I'm really happy with how this turned out!


----------



## Parabola (Jul 4, 2008)

I think that turned out nicely...er, I mean ghastly...


----------



## Monk (Aug 26, 2008)

Great idea. It looks good.


----------



## playfx (Mar 10, 2007)

Nice job!


----------



## lowdwnrob (Jul 2, 2008)

Looks great at night. Wish I would have done the red light and not the strobe now.


----------



## beelce (Jul 21, 2007)

that is nice Nick...


----------



## Ghoul Friday (Oct 6, 2007)

I really like this prop. Simple.
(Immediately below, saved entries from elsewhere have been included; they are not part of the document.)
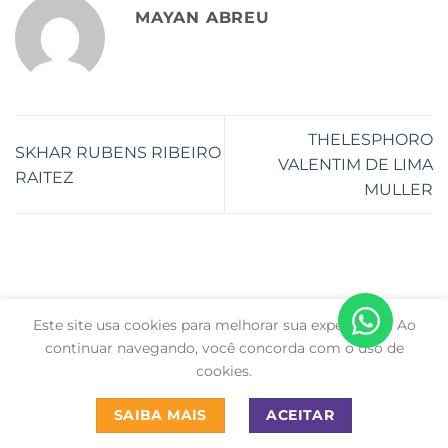
MAYAN ABREU
THELESPHORO
SKHAR RUBENS RIBEIRO
VALENTIM DE LIMA
RAITEZ
MULLER
Este site usa cookies para melhorar sua experiência. Ao
Copyright 2026 ©
Dr. Central. Todos os direitos
continuar navegando, você concorda com o uso de
reservados.
cookies.
SAIBA MAIS
ACEITAR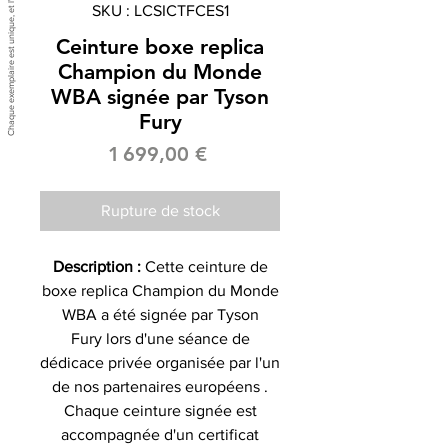
SKU : LCSICTFCES1
Ceinture boxe replica
Champion du Monde
WBA signée par Tyson
Fury
Prix
1 699,00 €
Rupture de stock
Description :
Cette ceinture de
boxe replica Champion du Monde
WBA a été signée par Tyson
Fury lors d'une séance de
dédicace privée organisée par l'un
de nos partenaires européens .
Chaque ceinture signée est
accompagnée d'un certificat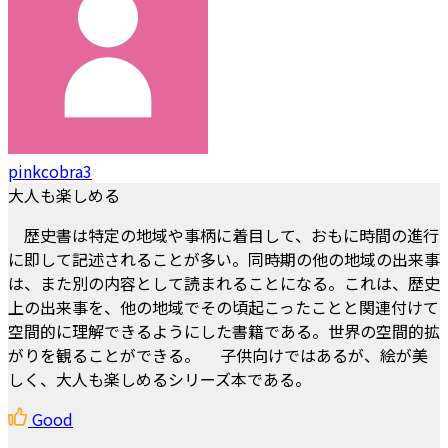
pinkcobra3
大人も楽しめる
歴史書は特定の地域や事柄に着目して、おもに時間の進行
に即して記述されることが多い。同時期の他の地域の出来事
は、また別の内容として読まれることになる。これは、歴史
上の出来事を、他の地域でその頃起こったことと関連付けて
空間的に理解できるようにした書籍である。世界の空間的拡
がりを観ることができる。 子供向けではあるが、絵が美
しく、大人も楽しめるシリーズ本である。
Good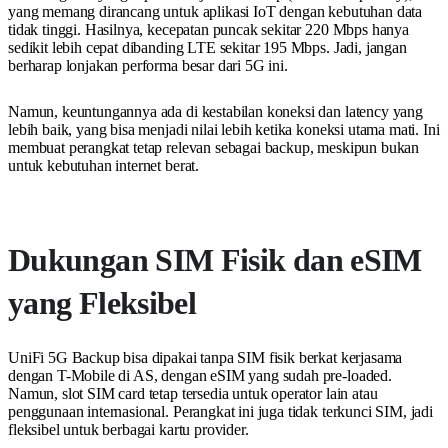
yang memang dirancang untuk aplikasi IoT dengan kebutuhan data
tidak tinggi. Hasilnya, kecepatan puncak sekitar 220 Mbps hanya
sedikit lebih cepat dibanding LTE sekitar 195 Mbps. Jadi, jangan
berharap lonjakan performa besar dari 5G ini.
Namun, keuntungannya ada di kestabilan koneksi dan latency yang
lebih baik, yang bisa menjadi nilai lebih ketika koneksi utama mati. Ini
membuat perangkat tetap relevan sebagai backup, meskipun bukan
untuk kebutuhan internet berat.
Dukungan SIM Fisik dan eSIM
yang Fleksibel
UniFi 5G Backup bisa dipakai tanpa SIM fisik berkat kerjasama
dengan T-Mobile di AS, dengan eSIM yang sudah pre-loaded.
Namun, slot SIM card tetap tersedia untuk operator lain atau
penggunaan internasional. Perangkat ini juga tidak terkunci SIM, jadi
fleksibel untuk berbagai kartu provider.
That deep red light looks great.


----------



## RoxyBlue (Oct 6, 2008)

I like props that look as if they're telling a story. It's as if the kneeling skellie is mourning the passing of his bony friend. Then again, perhaps he's on a shopping trip for spare bones.


----------



## HalloweenZombie (Jul 22, 2007)

Nice work! I want one for next year.


----------



## Lilly (Jun 13, 2006)

very nice Nick
great job


----------



## CreepyCanmore (Mar 27, 2007)

My new #1 prop project for next year. It looks great.


----------



## Ghostess (Aug 21, 2005)

I really like this one, the red sets it off very well!


----------